--- START ---

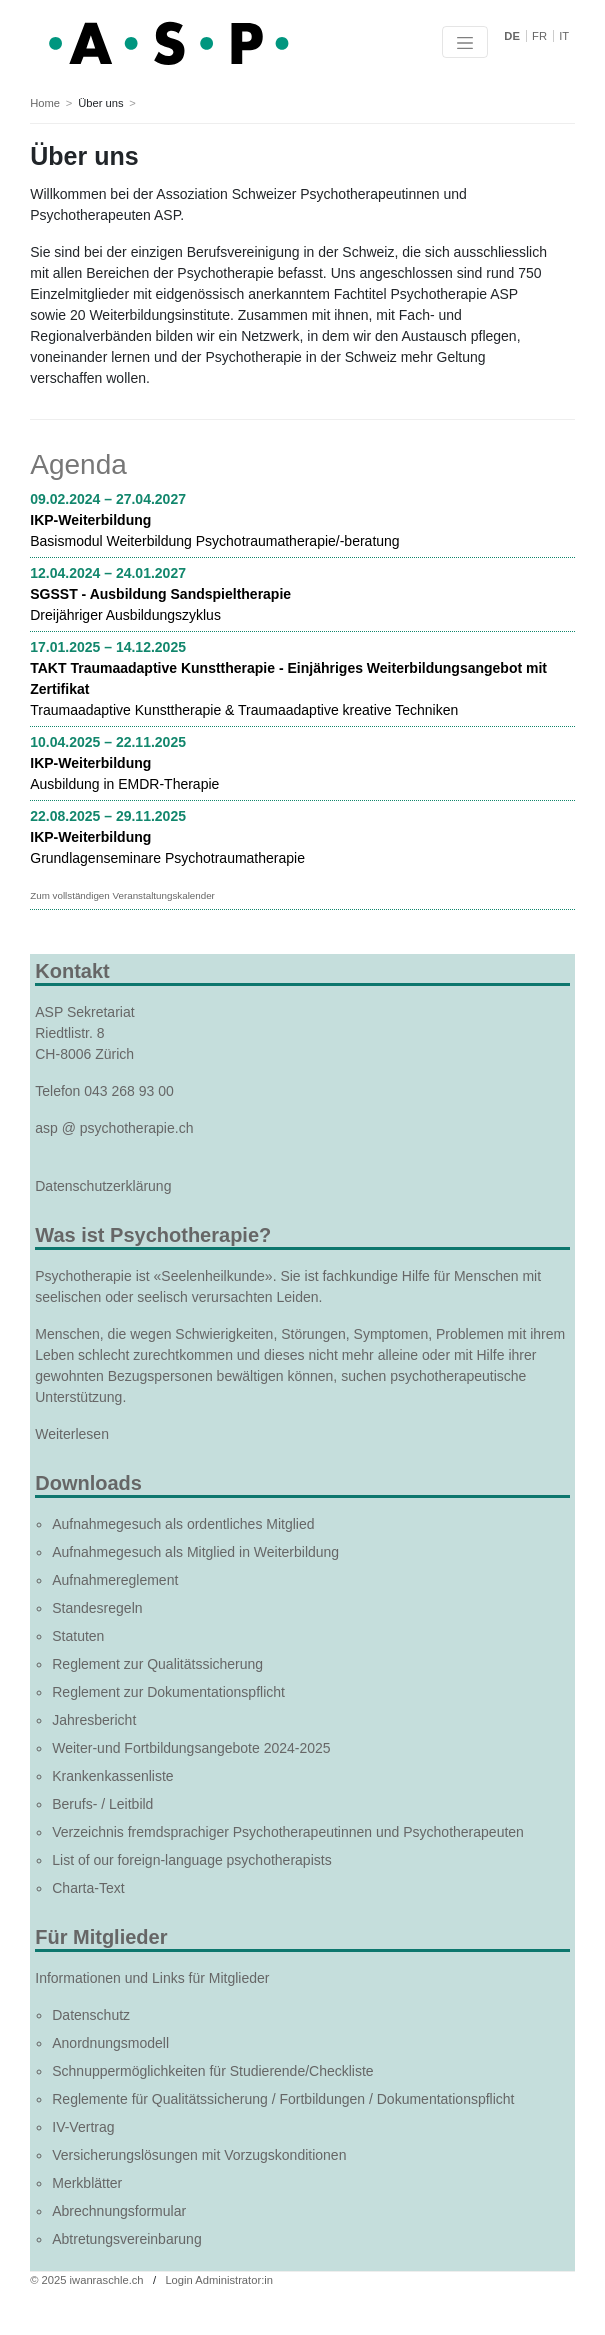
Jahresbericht (94, 1720)
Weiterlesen (72, 1434)
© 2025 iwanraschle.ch (86, 2280)
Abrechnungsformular (119, 2211)
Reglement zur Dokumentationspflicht (168, 1692)
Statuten (78, 1636)
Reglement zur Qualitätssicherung (157, 1664)
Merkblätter (87, 2183)
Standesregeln (97, 1608)
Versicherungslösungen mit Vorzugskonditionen (199, 2155)
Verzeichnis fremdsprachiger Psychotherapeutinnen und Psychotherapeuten (288, 1832)
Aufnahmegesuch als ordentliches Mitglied (183, 1524)
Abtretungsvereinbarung (126, 2239)
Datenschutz (91, 2015)
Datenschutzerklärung (103, 1186)
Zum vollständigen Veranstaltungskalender (122, 895)
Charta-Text (88, 1888)
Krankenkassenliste (112, 1776)
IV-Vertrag (83, 2127)
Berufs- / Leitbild (102, 1804)
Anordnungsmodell (110, 2043)
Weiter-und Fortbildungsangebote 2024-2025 (191, 1748)
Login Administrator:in (219, 2280)
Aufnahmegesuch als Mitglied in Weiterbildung (195, 1552)
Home (45, 103)
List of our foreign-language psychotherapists (191, 1860)
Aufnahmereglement (115, 1580)
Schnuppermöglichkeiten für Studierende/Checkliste (212, 2071)
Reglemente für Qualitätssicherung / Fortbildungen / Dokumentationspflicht (283, 2099)
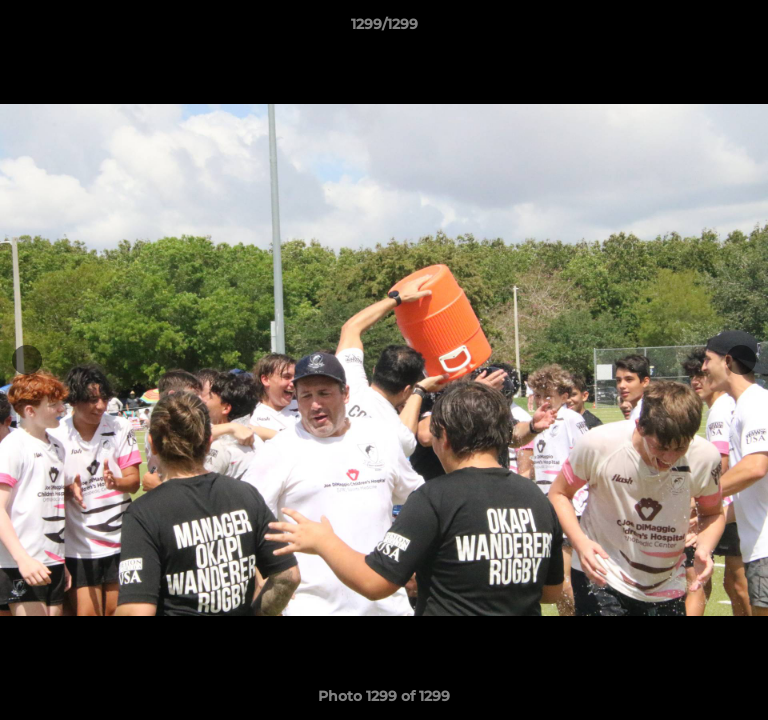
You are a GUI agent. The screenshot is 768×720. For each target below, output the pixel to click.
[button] (744, 29)
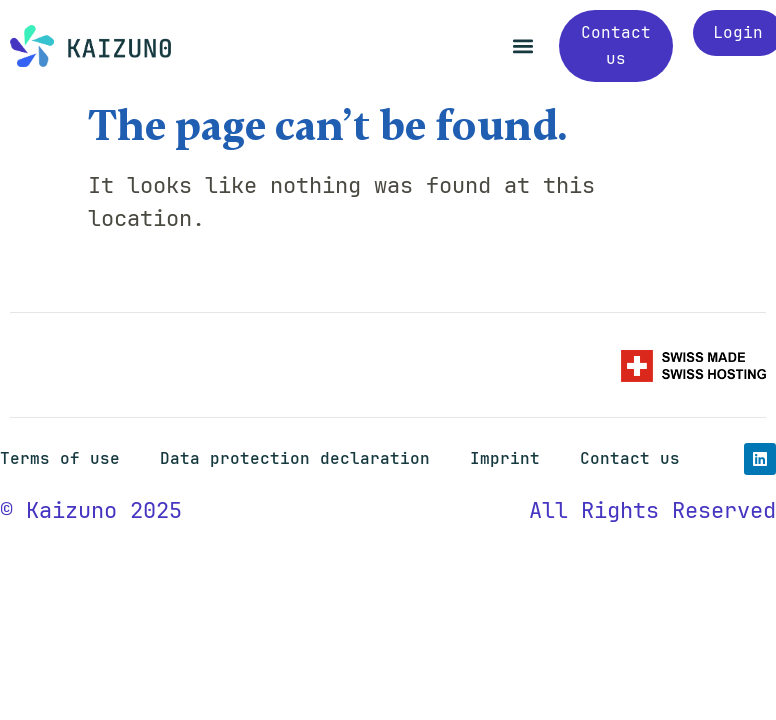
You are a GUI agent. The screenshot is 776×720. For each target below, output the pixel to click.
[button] (522, 46)
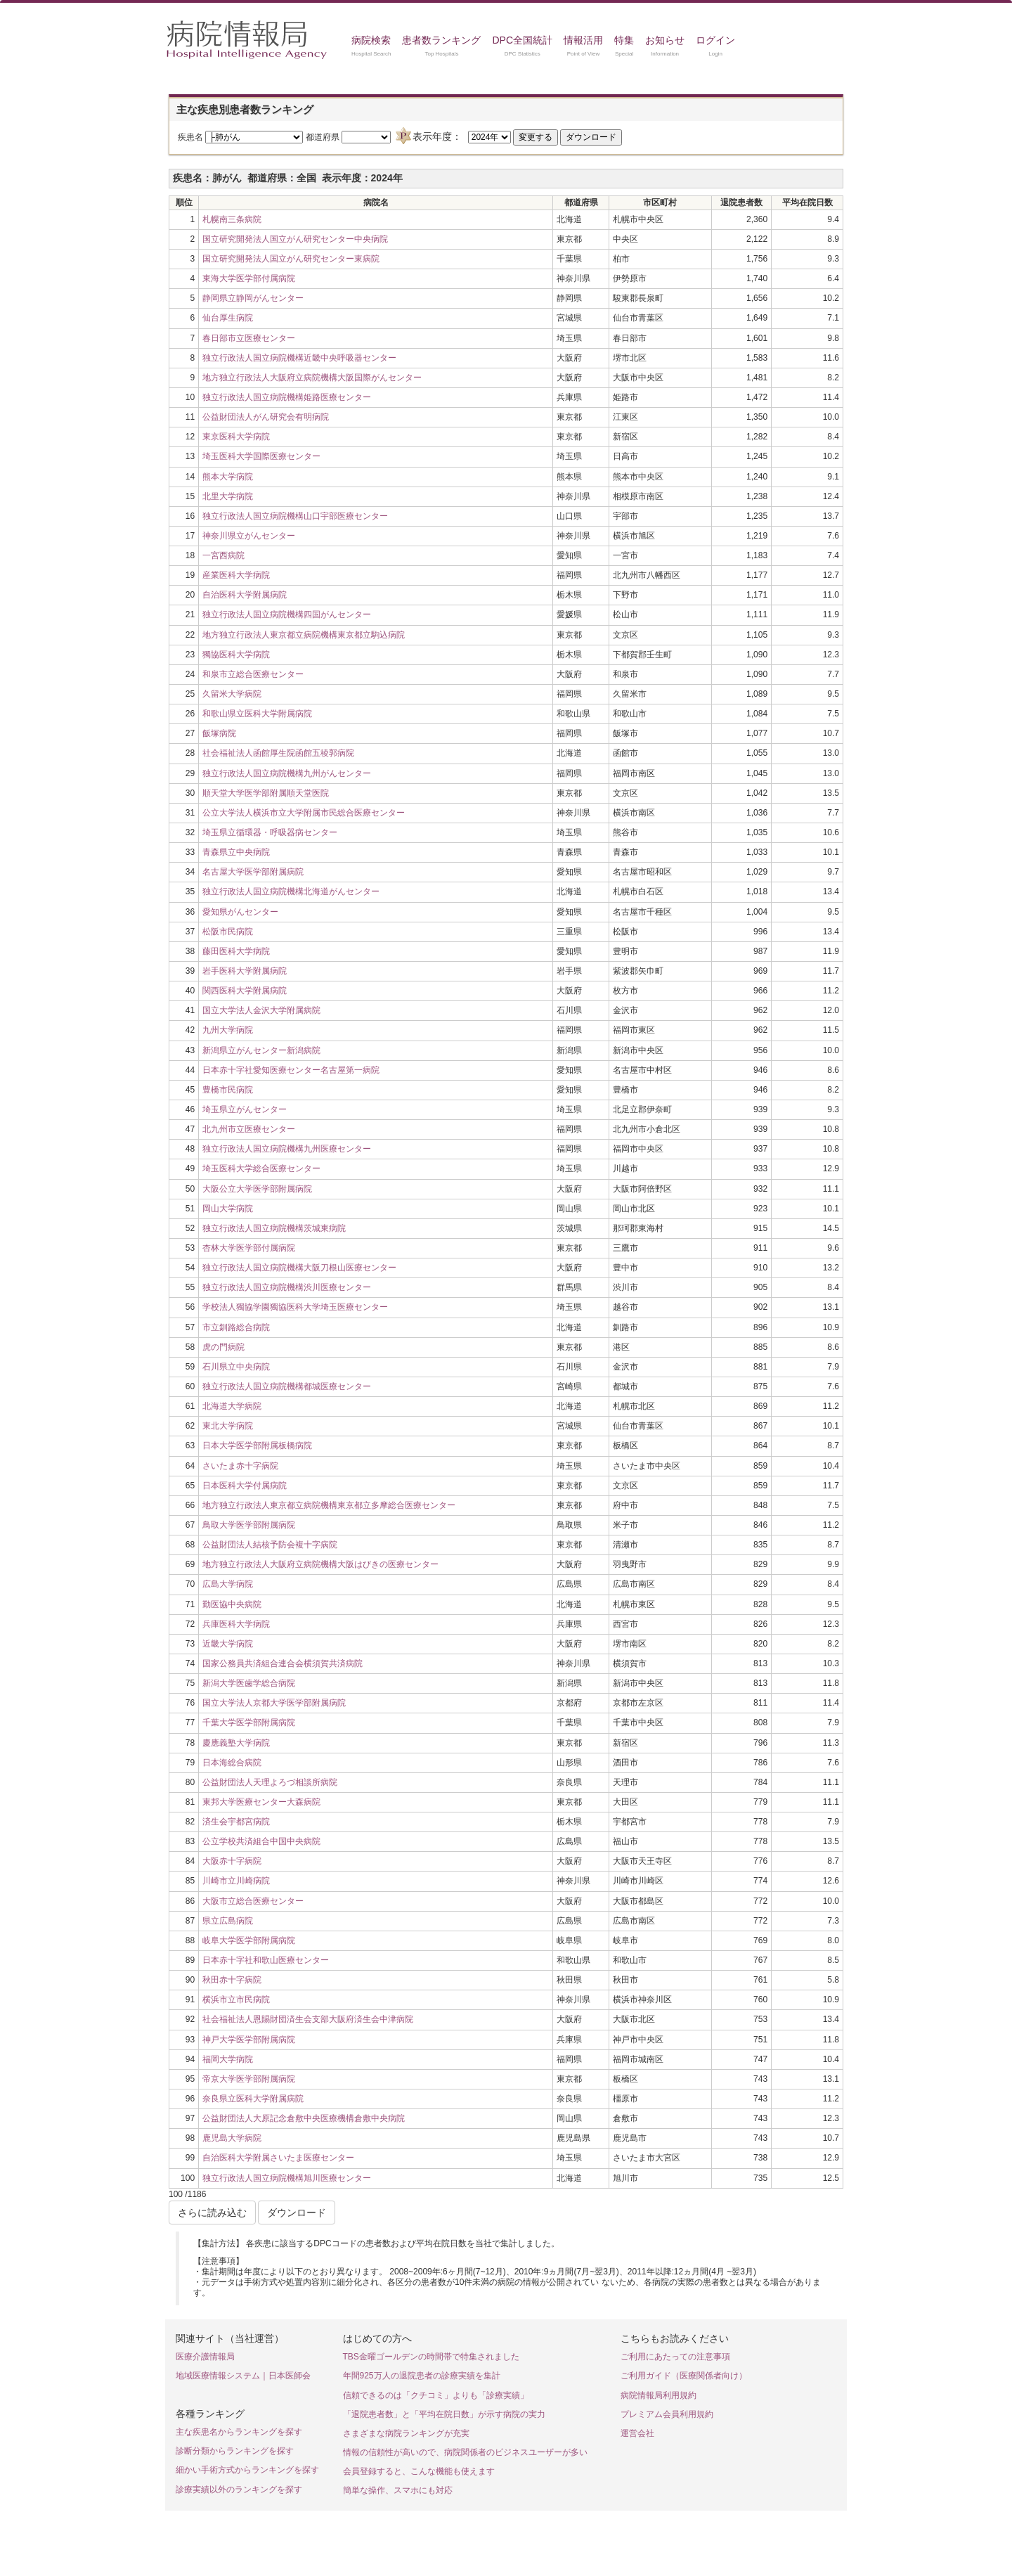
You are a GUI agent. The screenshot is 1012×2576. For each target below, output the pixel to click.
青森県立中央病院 (236, 852)
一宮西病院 (223, 555)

--- END ---

TASK GOAL: Your job is to copy each entry exactly as written; the pictures do not go in.

OUTPUT BELOW:
Jahresbericht (94, 1720)
Weiterlesen (72, 1434)
© 2025 iwanraschle.ch (86, 2280)
Abrechnungsformular (119, 2211)
Reglement zur Dokumentationspflicht (168, 1692)
Statuten (78, 1636)
Reglement zur Qualitätssicherung (157, 1664)
Merkblätter (87, 2183)
Standesregeln (97, 1608)
Versicherungslösungen mit Vorzugskonditionen (199, 2155)
Verzeichnis fremdsprachiger Psychotherapeutinnen und Psychotherapeuten (288, 1832)
Aufnahmegesuch als ordentliches Mitglied (183, 1524)
Abtretungsvereinbarung (126, 2239)
Datenschutz (91, 2015)
Datenschutzerklärung (103, 1186)
Zum vollständigen Veranstaltungskalender (122, 895)
Charta-Text (88, 1888)
Krankenkassenliste (112, 1776)
IV-Vertrag (83, 2127)
Berufs- / Leitbild (102, 1804)
Anordnungsmodell (110, 2043)
Weiter-und Fortbildungsangebote 2024-2025 (191, 1748)
Login Administrator:in (219, 2280)
Aufnahmegesuch als Mitglied in Weiterbildung (195, 1552)
Home (45, 103)
List of our foreign-language psychotherapists (191, 1860)
Aufnahmereglement (115, 1580)
Schnuppermöglichkeiten für Studierende/Checkliste (212, 2071)
Reglemente für Qualitätssicherung / Fortbildungen / Dokumentationspflicht (283, 2099)
You are a GUI agent. The screenshot is 768×720. For each target below, output the pixel to click.
[button] (744, 29)
You are a GUI agent. The screenshot is 776×720. For each target below, output the pixel to click.
[button] (522, 46)
You are a GUI agent. The screenshot is 1012×2576. For each target below, output the pixel to click.
青森県立中央病院 (236, 852)
一宮西病院 (223, 555)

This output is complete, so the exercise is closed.